Half a year ago we delivered a security fix for Jenkins that had the potential to break the entire Jenkins UI.
We needed to change how Jenkins, through the Stapler web framework, handled HTTP requests, tightening the rules around what requests would be processed by Jenkins.
In the six months since, we didn’t receive notable reports of problems resulting from this change, and it’s thanks to the telemetry we gathered beforehand.
The Problem
Jenkins uses the Stapler web framework for HTTP request handling.
Stapler’s basic premise is that it uses reflective access to code elements matching its naming conventions.
For example, any public method whose name starts with get, and that has a String, int, long, or no argument can be invoked this way on objects that are reachable through these means.
As these naming conventions closely match common code patterns in Java, accessing crafted URLs could invoke methods never intended to be invoked this way.
A simple example of that is a URL every Jenkins user would be familiar with: /job/jobname.
This ends up invoking a method called #getJob(String), with the argument being"jobname", on the root application object, and having it handle the rest of the URL, if any.
Of course, this is a URL intended to be accessed this way.
How about invoking Object#getClass(), followed by Class#getClassLoader(), by accessing the URL /class/classLoader?
While this particular chain would not result in a useful response, this doesn’t change that the methods were invoked.
We identified a number of URLs that could be abused to access otherwise inaccessible jobs, or even invoke internal methods in the web application server to invalidate all sessions.
The security advisory provides an overview of the issues we’d identified by then.
The Idea
To solve this problem inherent in the Stapler framework’s design, we defined rules that restrict invocation beyond what would be allowed by Stapler.

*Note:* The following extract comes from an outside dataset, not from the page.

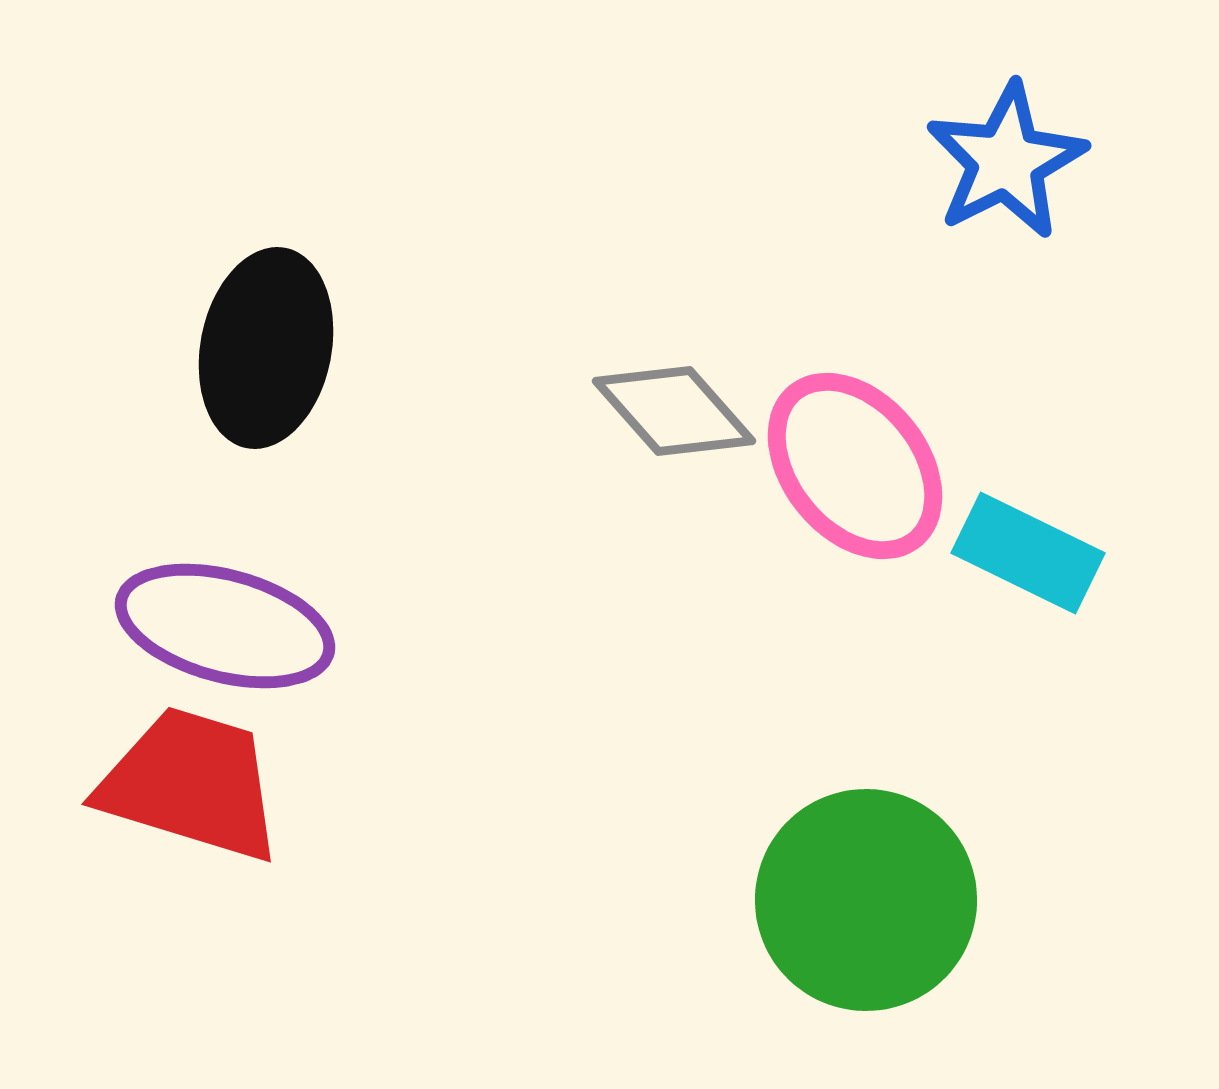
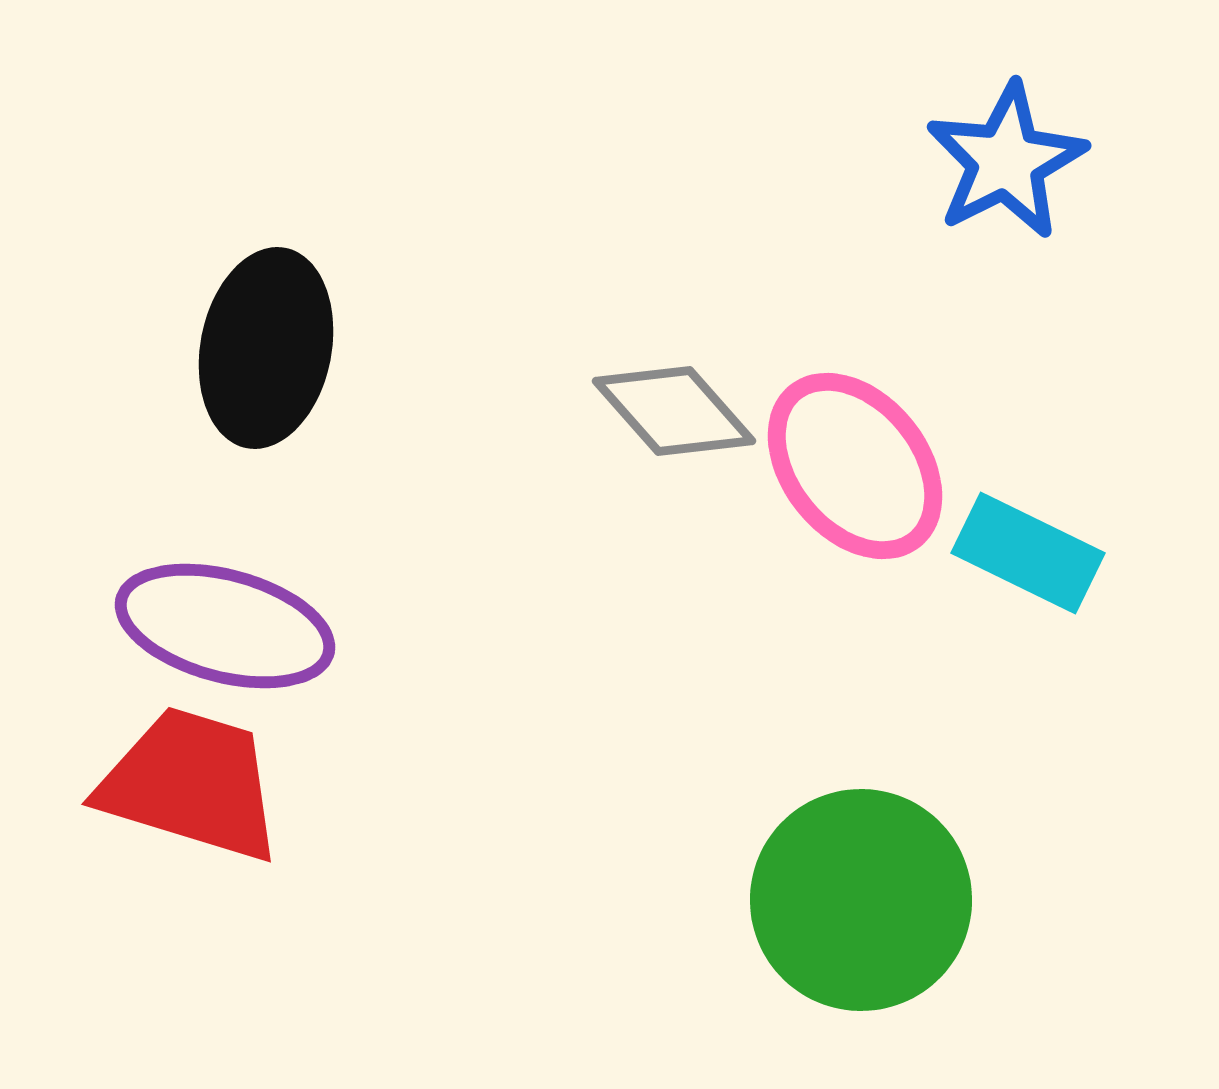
green circle: moved 5 px left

For example, the declared return type of getters now needed to be one defined in Jenkins core or a Jenkins plugin and have either clearly Stapler-related methods (with Stapler annotations, parameter types, etc.) or Stapler-related resource files associated with it.
Otherwise, the type wouldn’t be aware of Stapler, and couldn’t produce a meaningful response anyway.
This meant that getters just declaring Object (or List, Map, etc.) would no longer be allowed by default.
It was clear to the developers working on this problem that we needed the ability to be able to override the default rules for specific getters.
But allowing plugin developers to adapt their plugins after we published the fix wasn’t going to cut it;
Jenkins needed to ship with a comprehensive default whitelist for methods known to not conform to the new rules, so that updating would not result in problems for users.
The Solution
While there is tooling like Plugin Compatibility Tester and Acceptance Test Harness, many Jenkins plugins do not have comprehensive tests of their UI — the Jenkins UI is fairly stable after all.
We did not expect to have sufficient test coverage to deliver a change like this with confidence.
The only way we would be able to build such a comprehensive whitelist would be to add telemetry to Jenkins.
While Jenkins instances periodically report usage statistics to the Jenkins project, the information included is very bare bones and mostly useful to know the number of installations, the popularity of plugins, and the general size of Jenkins instances through number and types of jobs and agents.
We also didn’t want to just collect data without a clear goal, so we set ourselves some limitations — collect as little data as possible, no personally identifiable information, have a specific purpose for each kind of information we would collect, and define an end date for the collection in advance.
We defined all of this in JEP-214, created the Uplink service that would receive submissions, and added the basic client framework to Jenkins.
The implementation is fairly basic — we just submit an arbitrary JSON object with some added metadata to a service.
This system would inform tweaks to a security fix we were anxious to get out, after all.
Starting in mid October for weekly releases, and early November for LTS, tens of thousands of Jenkins instances would submit Stapler request dispatch telemetry daily, and we would keep identifying code incompatible with the new rules and amending the fix.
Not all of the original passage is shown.